Seit Oktober 2010 gehört die LMG Anlagenbau GmbH zur KGW Schweriner Maschinen- und Anlagenbau GmbH, die wiederum seit 2006 Teil der Wilms-Unternehmensgruppe mit Sitz in Menden (Nordrhein-Westfalen) ist. „Wir machen dazu keine Angaben“, sagte eine Mitarbeiterin der Wilms-Gruppe auf die LN-Anfrage zur Schließung der LMG. Bei der KGW in Schwerin hieß es, die zuständige Mitarbeiterin sei in Urlaub.
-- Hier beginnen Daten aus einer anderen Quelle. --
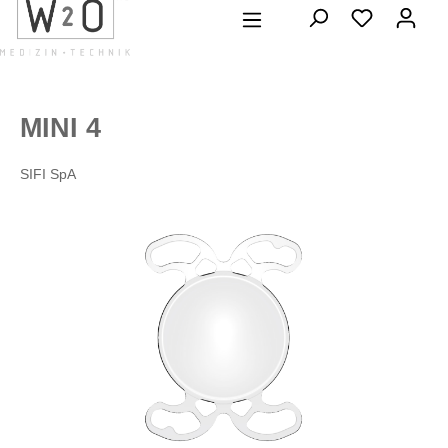
alt springen
MINI 4
SIFI SpA
Bildergalerie überspringen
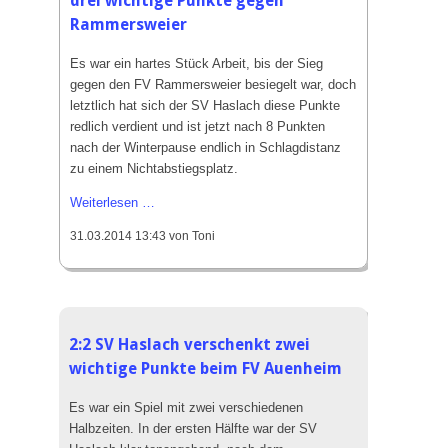
drei wichtige Punkte gegen
Rammersweier
Es war ein hartes Stück Arbeit, bis der Sieg
gegen den FV Rammersweier besiegelt war, doch
letztlich hat sich der SV Haslach diese Punkte
redlich verdient und ist jetzt nach 8 Punkten
nach der Winterpause endlich in Schlagdistanz
zu einem Nichtabstiegsplatz.
1:0
Weiterlesen …
Ahmet
31.03.2014 13:43
von Toni
Celik
beschert
Haslach
drei
wichtige
2:2 SV Haslach verschenkt zwei
Punkte
wichtige Punkte beim FV Auenheim
gegen
Rammersweier
Es war ein Spiel mit zwei verschiedenen
Halbzeiten. In der ersten Hälfte war der SV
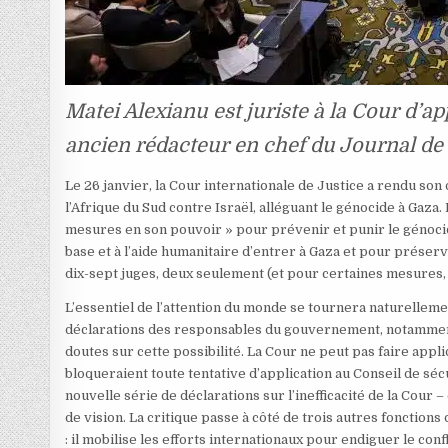
Matei Alexianu est juriste à la Cour d’ap
ancien rédacteur en chef du
Journal de 
Le 26 janvier, la Cour internationale de Justice a rendu s
l’Afrique du Sud contre Israël, alléguant le génocide à Gaza
mesures en son pouvoir » pour prévenir et punir le génocid
base et à l’aide humanitaire d’entrer à Gaza et pour prése
dix-sept juges, deux seulement (et pour certaines mesures, 
L’essentiel de l’attention du monde se tournera naturelleme
déclarations des responsables du gouvernement, notamment
doutes sur cette possibilité. La Cour ne peut pas faire appl
bloqueraient toute tentative d’application au Conseil de séc
nouvelle série de déclarations sur l’inefficacité de la Cour
de vision. La critique passe à côté de trois autres fonctio
: il mobilise les efforts internationaux pour endiguer le confl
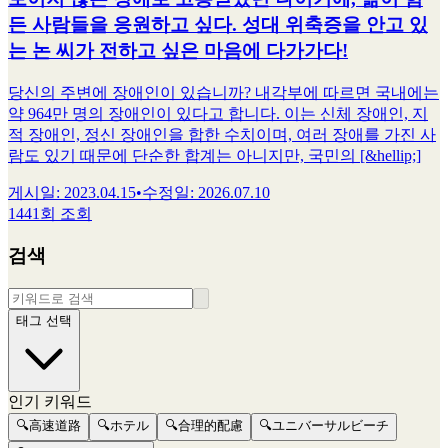
든 사람들을 응원하고 싶다. 성대 위축증을 안고 있
는 논 씨가 전하고 싶은 마음에 다가가다!
당신의 주변에 장애인이 있습니까? 내각부에 따르면 국내에는
약 964만 명의 장애인이 있다고 합니다. 이는 신체 장애인, 지
적 장애인, 정신 장애인을 합한 수치이며, 여러 장애를 가진 사
람도 있기 때문에 단순한 합계는 아니지만, 국민의 [&hellip;]
게시일
:
2023.04.15
•
수정일
:
2026.07.10
1441회 조회
검색
태그 선택
인기 키워드
🔍
高速道路
🔍
ホテル
🔍
合理的配慮
🔍
ユニバーサルビーチ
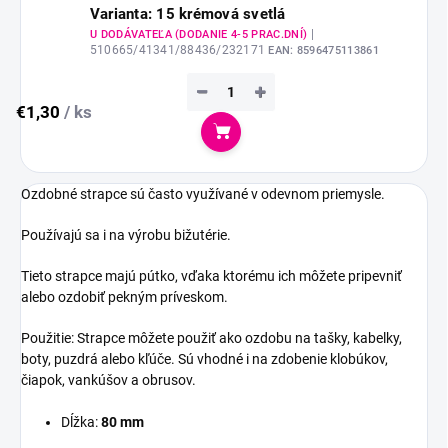
Varianta: 15 krémová svetlá
|
U DODÁVATEĽA (DODANIE 4-5 PRAC.DNÍ)
510665/41341/88436/232171
EAN:
8596475113861
−
+
€1,30
/ ks
Do košíka
Ozdobné strapce sú často využívané v odevnom priemysle.
Používajú sa i na výrobu bižutérie.
Tieto strapce majú pútko, vďaka ktorému ich môžete pripevniť
alebo ozdobiť pekným príveskom.
Použitie: Strapce môžete použiť ako ozdobu na tašky, kabelky,
boty, puzdrá alebo kľúče. Sú vhodné i na zdobenie klobúkov,
čiapok, vankúšov a obrusov.
Dĺžka:
80 mm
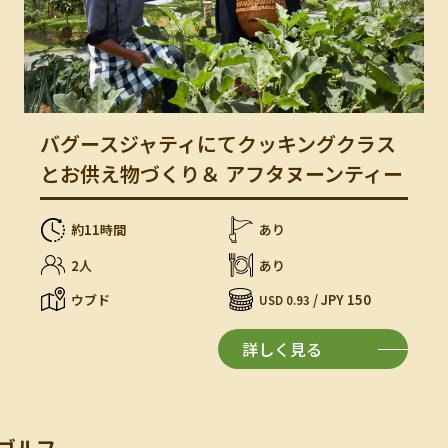
バグースジャティにてクッキングクラス
とお供え物づくり＆ アフタヌーンティー
約11時間
あり
2人
あり
ウブド
/ JPY 150
USD 0.93
詳しく見る
ゴルフ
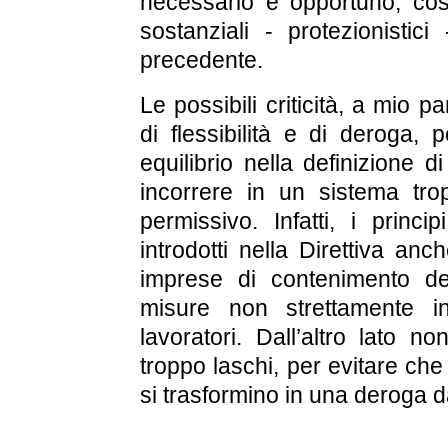
necessario e opportuno, cos
sostanziali - protezionistici
precedente.
Le possibili criticità, a mio p
di flessibilità e di deroga, 
equilibrio nella definizione di
incorrere in un sistema trop
permissivo. Infatti, i princi
introdotti nella Direttiva anc
imprese di contenimento de
misure non strettamente in
lavoratori. Dall’altro lato n
troppo laschi, per evitare che 
si trasformino in una deroga d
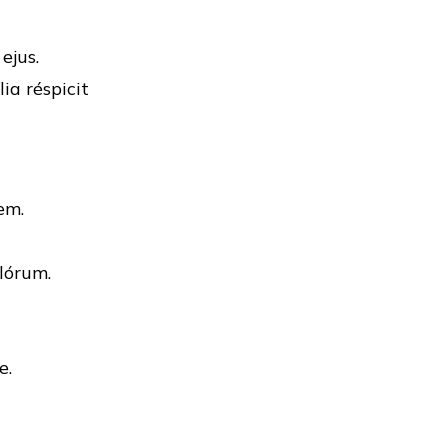
ejus.
ia réspicit
em.
ulórum.
e.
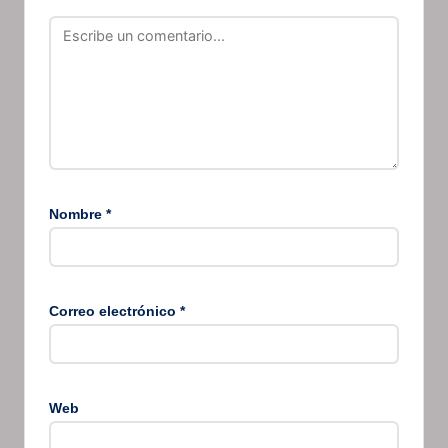
Nombre
*
Correo electrónico
*
Web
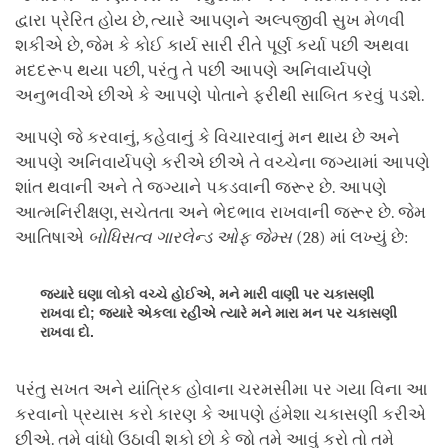
દ્વારા પ્રેરિત હોય છે, ત્યારે આપણને અલ્પજીવી સુખ મેળવી
શકીએ છે, જેમ કે કોઈ કાર્ય સારી રીતે પૂર્ણ કર્યા પછી અથવા
મદદરૂપ થયા પછી, પરંતુ તે પછી આપણે અનિવાર્યપણે
અનુભવીએ છીએ કે આપણે પોતાને ફરીથી સાબિત કરવું પડશે.
આપણે જે કરવાનું, કહેવાનું કે વિચારવાનું મન થાય છે અને
આપણે અનિવાર્યપણે કરીએ છીએ તે વચ્ચેના જગ્યામાં આપણે
શાંત થવાની અને તે જગ્યાને પકડવાની જરૂર છે. આપણે
આત્મનિરીક્ષણ, સચેતતા અને ભેદભાવ રાખવાની જરૂર છે. જેમ
આતિષાએ
બોધિસત્વ ગારલેન્ડ ઓફ જેમ્સ
(28) માં લખ્યું છે:
જ્યારે ઘણા લોકો વચ્ચે હોઈએ, મને મારી વાણી પર ચકાસણી
રાખવા દો; જ્યારે એકલા રહીએ ત્યારે મને મારા મન પર ચકાસણી
રાખવા દો.
પરંતુ સખત અને યાંત્રિક હોવાના ચરમસીમા પર ગયા વિના આ
કરવાનો પ્રયાસ કરો કારણ કે આપણે હંમેશા ચકાસણી કરીએ
છીએ. તમે વાંધો ઉઠાવી શકો છો કે જો તમે આવું કરો તો તમે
Entwicklung zeichnete sich ab

„Eine Ära geht mit der Schließung der LMG Anlagenbau zu Ende. Eine Entwicklung, die sich über die letzten Jahrzehnte leider abgezeichnet hat“, sagt Lübecks Bürgermeister Jan Lindenau. In den 60er Jahren hatte das Unternehmen noch gut 4000 Beschäftigte. Bereits im vergangenen habe es eine Ankündigung des Unternehmens gegeben, die LMG Anlagenbau im Laufe des Jahres 2019 schließen zu wollen, erklärt Lindenau. Als Grund seien unter anderem rückläufige Aufträge aus der Windenergieanlagen-Wirtschaft genannt worden.

Euphorie nach Übernahme

Vor neun Jahren war das noch ganz anders. Windkraft galt als lukratives Zukunftsgeschäft. Als die Schweriner Firma die LMG 2010 übernahm, war das eine Rettung in letzter Sekunde, der Endpunkt einer langen und für alle Beteiligten nervenaufreibenden Zeit der Ungewissheit. Die LMG-Mitarbeiter hatten harte Kompromisse geschlossen, um ihren Betrieb zu retten. Insolvenzverwalter Dr. Klaus Pannen dankte damals auch der Lübecker Verwaltung, die in erheblichem Maße zur Rettung des Unternehmens beigetragen habe. Mehrere Millionen Euro wurden in den Erhalt der LMG gesteckt, Geldgeber waren die Sparkasse zu Lübeck und Förderinstitute des Landes.

Wertvolles Gelände

Doch nun steht bald der letzte Arbeitstag bei der LMG an. „Es tut um jeden Arbeitsplatz weh, der verloren geht“, sagte Dirk Gerdes, Geschäftsführer der KWL Lübeck. Aber die Facharbeiter hätten bestimmt Chancen, neue Arbeitsplätze zu finden, hofft er. Was mit dem großen Gelände der LMG Anlagenbau GmbH passiert, ist noch unklar. „Das ist ein wertvolles Grundstück für die Stadtentwicklung“, sagt Gerdes. „Wir sind offen für Gespräche und würden uns freuen, wenn die Besitzer Kontakt aufnehmen.“

Lange Tradition

LMG, das ist in Lübeck ein klingender Name mit langer Tradition. Bereits 1873 gegründet, baute die Lübecker Maschinenbau-Gesellschaft viele Spezialschiffe und vor allem Schwimmbagger. 1950 fusionierte die LMG mit Orenstein & Koppel. Ende der 50er Jahre arbeiteten 4200 Beschäftigte in dem Unternehmen an der Trave. 1987 stellte die LMG den Schiffbau ein, bis dahin waren hier 770 Schiffe, Schwimmkräne oder -bagger produziert worden. Nach einem Verkauf an Krupp in den 90er Jahren wurde das Unternehmen in Krupp Fördertechnik umbenannt. 2002 übernahm die Vosta B.V. aus den Niederlanden die Abteilung für Schwimmbagger. 2007 wurde das Unternehmen in LMG Anlagenbau GmbH umfirmiert, es hatte damals noch 110 Mitarbeiter. Im April 2010 stellte LMG Anlagenbau einen Insolvenzantrag, später wurde die Schließung zu Ende Juli 2010 angekündigt. Im Oktober 2010 übernahm die KGW Schweriner Maschinen- und Anlagenbau die LMG.